This week was to be the big kick-off to earnings season, an ambitious one considering the markets had already posted double digit gains in 2013.

TOO MUCH TOO FAR?
That could be the message being sent as this week’s response has been nothing more than ho-hum. We are also finishing up an expiration and by all accounts it’ll be down.

BLEAK FUNDAMENTALS
To further complicate matters we have had poor economic data from China, Europe and the U.S., not to mention the scariness of the bombing at the Boston Marathon. A week’s full of action enough to last a year!

PLAN YOUR STRATEGY
So, as we embark on week two of earnings season, the heaviest we will see – what is the plan of attack? Normally, the charts set up nicely for a potential move but the last seven to ten days have really wreaked havoc on the technical picture.

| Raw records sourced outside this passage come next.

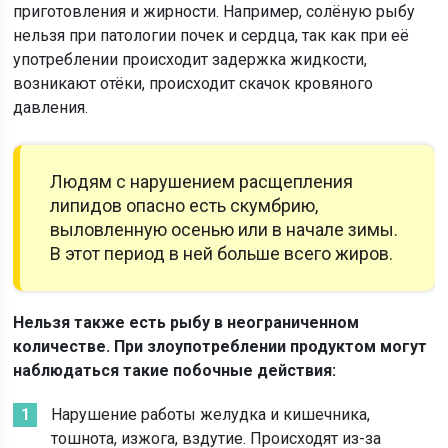
приготовления и жирности. Например, солёную рыбу
нельзя при патологии почек и сердца, так как при её
употреблении происходит задержка жидкости,
возникают отёки, происходит скачок кровяного
давления.
Людям с нарушением расщепления
липидов опасно есть скумбрию,
выловленную осенью или в начале зимы.
В этот период в ней больше всего жиров.
Нельзя также есть рыбу в неограниченном
количестве. При злоупотреблении продуктом могут
наблюдаться такие побочные действия:
Нарушение работы желудка и кишечника,
тошнота, изжога, вздутие. Происходят из-за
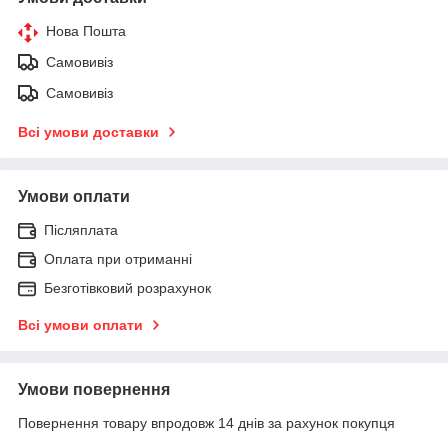
Нова Пошта
Самовивіз
Самовивіз
Всі умови доставки
Умови оплати
Післяплата
Оплата при отриманні
Безготівковий розрахунок
Всі умови оплати
Умови повернення
Повернення товару впродовж 14 днів за рахунок покупця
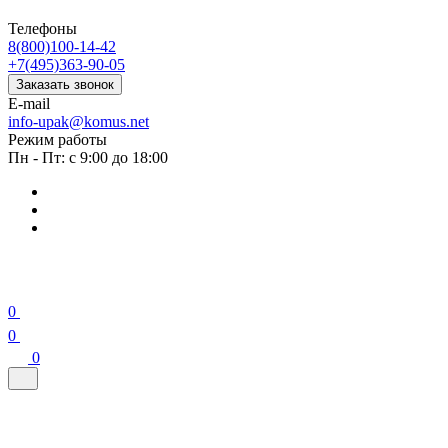
Телефоны
8(800)100-14-42
+7(495)363-90-05
Заказать звонок
E-mail
info-upak@komus.net
Режим работы
Пн - Пт: с 9:00 до 18:00
0
0
0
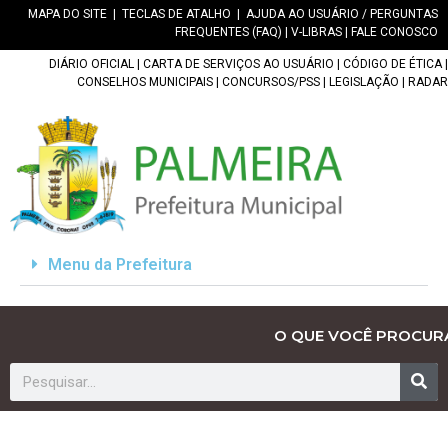
MAPA DO SITE
|
TECLAS DE ATALHO
|
AJUDA AO USUÁRIO / PERGUNTAS
FREQUENTES (FAQ)
|
V-LIBRAS
|
FALE CONOSCO
DIÁRIO OFICIAL
|
CARTA DE SERVIÇOS AO USUÁRIO
|
CÓDIGO DE ÉTICA
|
CONSELHOS MUNICIPAIS
|
CONCURSOS/PSS
|
LEGISLAÇÃO
|
RADAR
Menu da Prefeitura
O QUE VOCÊ PROCUR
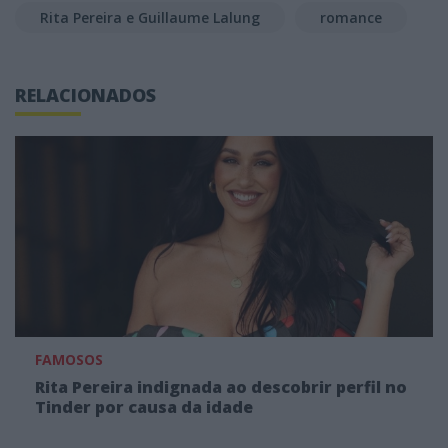
Rita Pereira e Guillaume Lalung
romance
RELACIONADOS
FAMOSOS
Rita Pereira indignada ao descobrir perfil no
Tinder por causa da idade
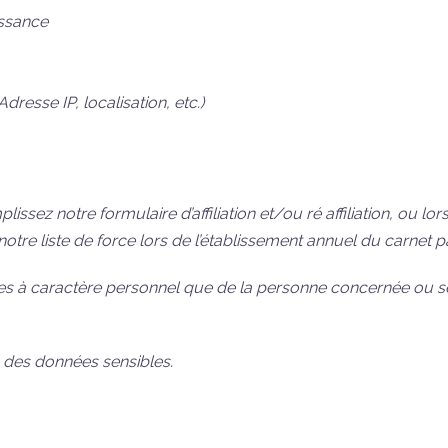
issance
dresse IP, localisation, etc.)
ssez notre formulaire d’affiliation et/ou ré affiliation, ou 
notre liste de force lors de l’établissement annuel du carnet pa
nnées à caractère personnel que de la personne concernée 
s des données sensibles.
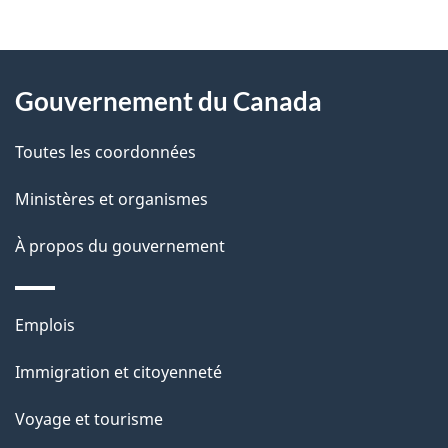
"
D
À
é
propos
Gouvernement du Canada
t
de
a
Toutes les coordonnées
ce
i
site
Ministères et organismes
l
s
À propos du gouvernement
d
e
Thèmes
Emplois
l
et
a
Immigration et citoyenneté
sujets
p
Voyage et tourisme
a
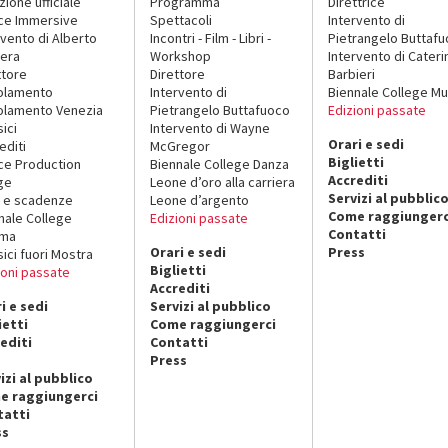
zione ufficiale
Programma
Direttrice
ce Immersive
Spettacoli
Intervento di
rvento di Alberto
Incontri - Film - Libri -
Pietrangelo Buttaf
era
Workshop
Intervento di Cateri
ttore
Direttore
Barbieri
olamento
Intervento di
Biennale College Mu
lamento Venezia
Pietrangelo Buttafuoco
Edizioni passate
sici
Intervento di Wayne
Orari e sedi
editi
McGregor
Biglietti
ce Production
Biennale College Danza
Accrediti
ge
Leone d’oro alla carriera
Servizi al pubblic
 e scadenze
Leone d’argento
Come raggiungerc
nale College
Edizioni passate
Contatti
ema
Orari e sedi
Press
sici fuori Mostra
Biglietti
ioni passate
Accrediti
i e sedi
Servizi al pubblico
ietti
Come raggiungerci
editi
Contatti
Press
izi al pubblico
e raggiungerci
tatti
ss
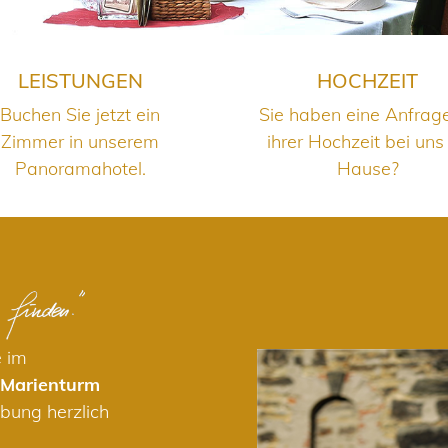
LEISTUNGEN
HOCHZEIT
Buchen Sie jetzt ein
Sie haben eine Anfrag
Zimmer in unserem
ihrer Hochzeit bei uns
Panoramahotel.
Hause?
e im
 Marienturm
bung herzlich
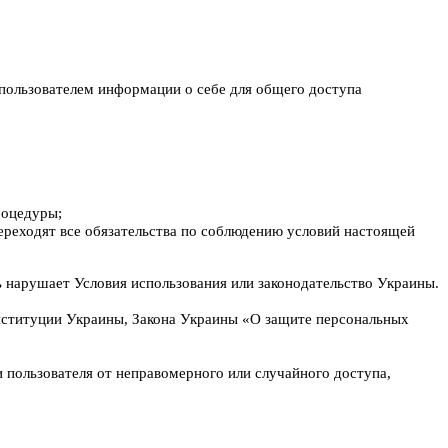
пользователем информации о себе для общего доступа
роцедуры;
переходят все обязательства по соблюдению условий настоящей
ь нарушает Условия использования или законодательство Украины.
нституции Украины, Закона Украины «О защите персональных
пользователя от неправомерного или случайного доступа,
.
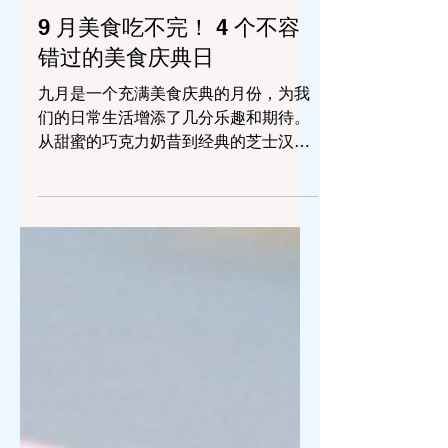
2024年9月11日
讀畢需時 3 分鐘
优惠
9 月美食吃不完！ 4 个不容
错过的美食庆典日
九月是一个充满美食庆典的月份，为我
们的日常生活增添了几分乐趣和期待。
从甜蜜的巧克力奶昔到经典的芝士汉
堡，再到令人振奋的咖啡，每一天都有
不同的美食主题等待我们去探索。让我
们一起来了解这个月的几个特别日子，
看看有哪些美食值得我们品尝。 9 月
12...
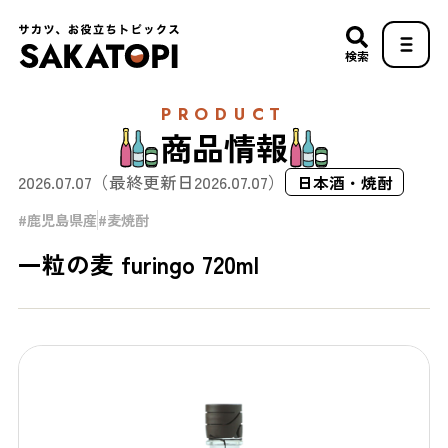
検索
PRODUCT
商品情報
2026.07.07
（最終更新日
2026.07.07
）
日本酒・焼酎
鹿児島県産
麦焼酎
一粒の麦 furingo 720ml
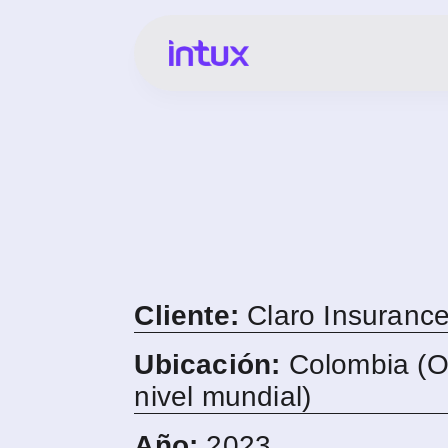
Cliente:
Claro Insuranc
Ubicación:
Colombia (O
nivel mundial)
Año:
2023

As a stock picker, I generally will look to individual names and their technicals to get a good read on direction, time and volatility. However, when the market is making the moves we see – no rhyme or reason just plain selling – well, it’s time to step back and wait. I’ll be active next week but stepping a bit more cautiously.

TOP STRATEGIES
Times like these require patience, in addition to pulling out new tools from the trader toolbox. I’ll be looking to play strangles/straddles and spreads over the coming days as I search for the best plays during earnings. This will allow me cover to play bi-directional and/or limit risk.